Predicate Information (identified by operation id):
---------------------------------------------------

   2 - filter("B"."EMPNO"=15238)
   3 - access("A"."EMPNO"=15238)


统计信息
----------------------------------------------------------
          1  recursive calls
          0  db block gets
        109  consistent gets
          0  physical reads
          0  redo size
        450  bytes sent via SQL*Net to client
        392  bytes received via SQL*Net from client
          2  SQL*Net roundtrips to/from client
          0  sorts (memory)
          0  sorts (disk)
          5  rows processed

scott@PRIMARY>

从执行计划上来看,对聚簇的查询产生的COST非常低,且一致性读非常低,还是值得做的措施,对于聚簇表的使用环境网上有很多介绍,这里不再赘述,只是想通过例子来实验一下,得出结论究竟ICT可以做到什么样的优化,要用好ICT最重要的就是充分计算好SIZE的大小.
SIZE该如何计算呢?
很简单,想象一下HEAPNO等于DEPT,HEAP等于EMP,那么表的关系就好理解了,首先analyze一下所有的表,这里最好不要用dbms_stats包,后者不计算行头的3个字节,我们用来计算的数据尽量做的冗余一些.
然后来看它们的行长度:
scott@PRIMARY> edit
已写入 file afiedt.buf

  1  select table_name,avg_row_len from user_tables
  2  where table_name='HEAP'
  3  union
  4  select table_name,avg_row_len from user_tables
  5* where table_name='HEAPNO'
scott@PRIMARY> /

TABLE_NAME                                                   AVG_ROW_LEN
------------------------------------------------------------ -----------
HEAP                                                                  73
HEAPNO                                                                33

scott@PRIMARY> select count(*) from heap where empno=15238;

  COUNT(*)
----------
         5

scott@PRIMARY> select count(*) from heapno where empno=15238;

  COUNT(*)
----------
         1

scott@PRIMARY>
也就是说,1条heapno对应5条heap记录,那么一个聚簇键的大小就应该计算为:(HEAPNO_ROW_LEN)+(HEAP_ROW_LEN)*5=33+73*5=398,我的SIZE设置为500是冗余大小.因为有SIZE设置,所以聚簇在使用时对与记录数量的扩展就显的要差一些,如果聚簇键记录数扩展太块,超过了SIZE值就会溢出存储到另外的块,但这并不是说不能DML,只不过要看这个DML要怎么样来插入,尽量避免过度的块串链,若是父子表组做聚簇的话,那么插入顺序尽量保证先插入1个父表记录然后插入对应的子表记录,尽量不要把父表记录都插入完了再插入子表.

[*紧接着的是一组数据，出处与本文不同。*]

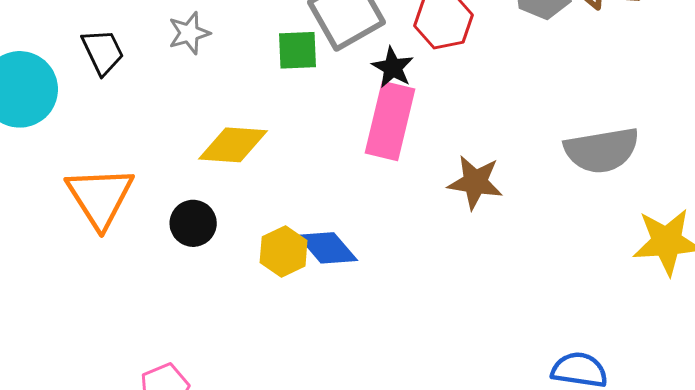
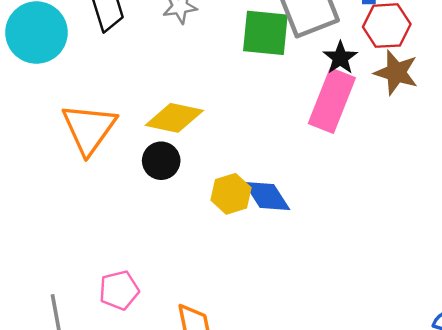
green square: (298, 50) -> (265, 33), size x1.4
yellow diamond: (233, 145) -> (174, 118), moved
brown star: (475, 182) -> (396, 73), moved

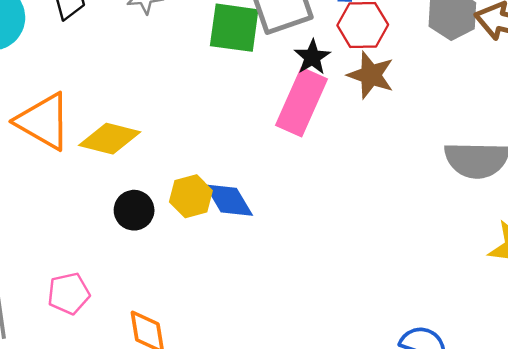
yellow diamond: (174, 118) -> (110, 139), moved
orange triangle: (89, 129) -> (43, 121), turned -38
black circle: (161, 161) -> (134, 210), moved

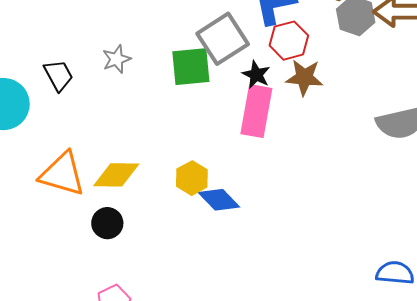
yellow hexagon: (191, 196) -> (192, 178), moved
black circle: (134, 210) -> (107, 223), moved

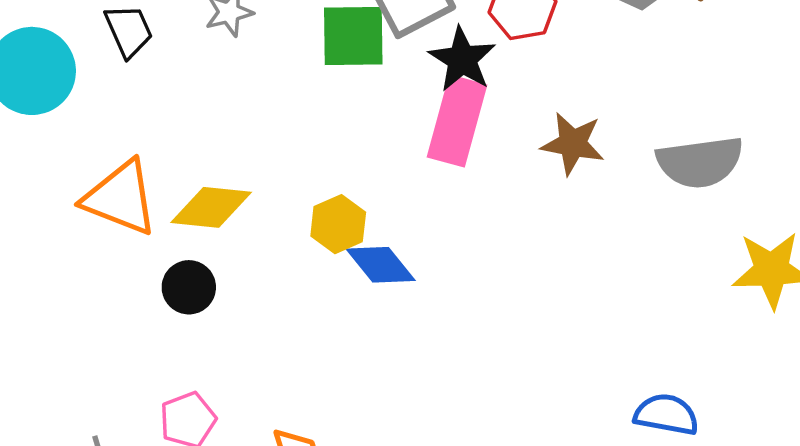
black star: (256, 75) -> (462, 59), size x1.4
brown star: (304, 77) -> (573, 144), moved

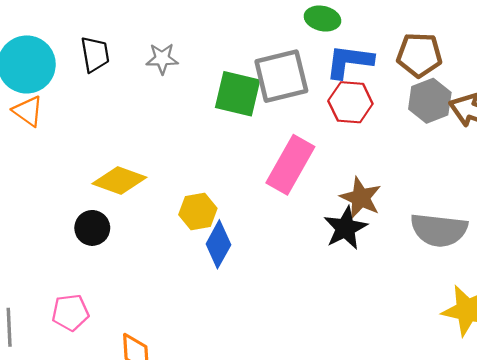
black star: (462, 59) -> (345, 228), moved
orange triangle: (120, 198) -> (28, 111), moved, size x0.6
blue diamond: (381, 265) -> (218, 244), turned 54

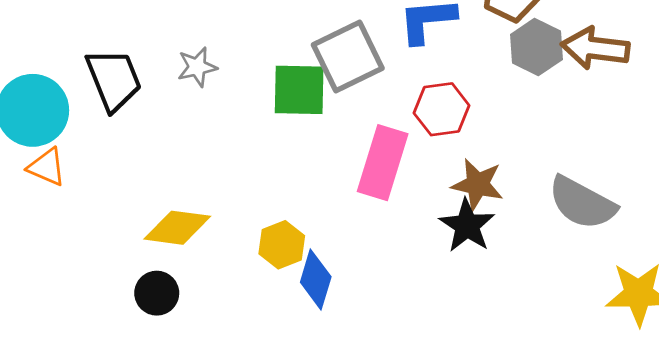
black trapezoid: (95, 54) -> (114, 80), size x1.4
red hexagon: (350, 102) -> (442, 109), moved
gray semicircle: (439, 230) -> (582, 203), turned 34

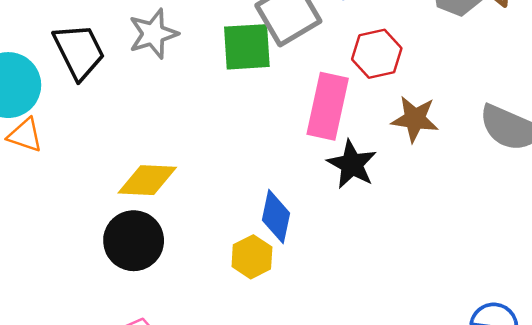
gray star: (197, 67) -> (153, 34), size x1.4
black star: (467, 226) -> (352, 164), moved
yellow hexagon: (282, 245) -> (252, 257), moved
black circle: (157, 293) -> (134, 241), size x1.5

聚簇不仅可以用于父子表中,也可以用于两个单表中,只要有共同的列,看测试:
lcbj@SUPPORT> create cluster t1_t2_cluster
  2  (id number)
  3  size 7000;

簇已创建。

lcbj@SUPPORT> create table t1
  2  (id number primary key,
  3  name varchar2(20))
  4  cluster t1_t2_cluster(id)
  5  /

表已创建。

lcbj@SUPPORT> create table t2
  2  (id number primary key,
  3  address varchar2
  4
lcbj@SUPPORT> drop table t1;

表已删除。

lcbj@SUPPORT> create table t1
  2  (id number,
  3  name varchar2(20))
  4  cluster t1_t2_cluster(id)
  5  /

表已创建。

lcbj@SUPPORT> create table t2
  2  (id number,
  3  addr varchar2(20))
  4  cluster t1_t2_cluster(id)
  5  /

表已创建。

lcbj@SUPPORT> insert into t1 values(1,'x');
insert into t1 values(1,'x')
            *
第 1 行出现错误:
ORA-02032: clustered tables cannot be used before the cluster index is built


lcbj@SUPPORT> create index t1_t2_cluster_idx on cluster t1_t2_cluster;

索引已创建。

lcbj@SUPPORT> insert into t1 values(1,'x');

已创建 1 行。

lcbj@SUPPORT> insert into t1 values(2,'x');

已创建 1 行。

lcbj@SUPPORT> insert into t1 values(3,'x');

已创建 1 行。

lcbj@SUPPORT> insert into t2 values(4,'x');

已创建 1 行。

lcbj@SUPPORT> insert into t2 values(5,'x');

已创建 1 行。

lcbj@SUPPORT> insert into t2 values(6,'x');

已创建 1 行。

lcbj@SUPPORT> commit;

提交完成。

lcbj@SUPPORT>

这时候t1里面有三条记录,分别是1,2,3,根据size的设置,一定是不在同一个块中,t2中的记录是4,5,6,也不在一个块中,验证一下:
lcbj@SUPPORT> select dbms_rowid.rowid_block_number(t1.rowid) t1_blk from t1;

    T1_BLK
----------
    108684
    108687
    108688

lcbj@SUPPORT> select dbms_rowid.rowid_block_number(t2.rowid) t1_blk from t2;

    T1_BLK
----------
    108685
    108686
    108702

lcbj@SUPPORT>
这说明,它们都保存数据在聚簇段了,我们再来看看插入1,2,3的记录到t2以后的情况:
lcbj@SUPPORT> select id,dbms_rowid.rowid_block_number(t2.rowid) t1_blk from t2;

        ID     T1_BLK
---------- ----------
         3     108684
         5     108685
         4     108686
         1     108687
         2     108688
         6     108702

已选择6行。

lcbj@SUPPORT> select id,dbms_rowid.rowid_block_number(t1.rowid) t1_blk from t1;

        ID     T1_BLK
---------- ----------
         3     108684
         1     108687
         2     108688

lcbj@SUPPORT>
可以看到,ID相等的都放在同一个块中,聚簇的管理已经起到作用,所以说不一定父子表才能做聚簇,只要是有相同的列,都可以做聚簇.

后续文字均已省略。